- **Description of the task**: Return the line containing "http://www.697jatc.org/" and every line after it through the end of the entries below, with no other lines.

- **Supplied material**:
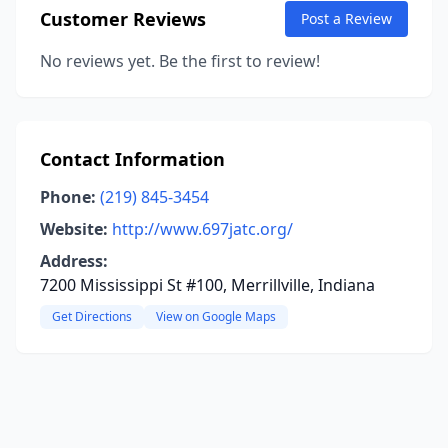
Customer Reviews
Post a Review
No reviews yet. Be the first to review!
Contact Information
Phone:
(219) 845-3454
Website:
http://www.697jatc.org/
Address:
7200 Mississippi St #100, Merrillville, Indiana
Get Directions
View on Google Maps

- **Solution to the exercise**:
http://www.697jatc.org/
Address:
7200 Mississippi St #100, Merrillville, Indiana
Get Directions
View on Google Maps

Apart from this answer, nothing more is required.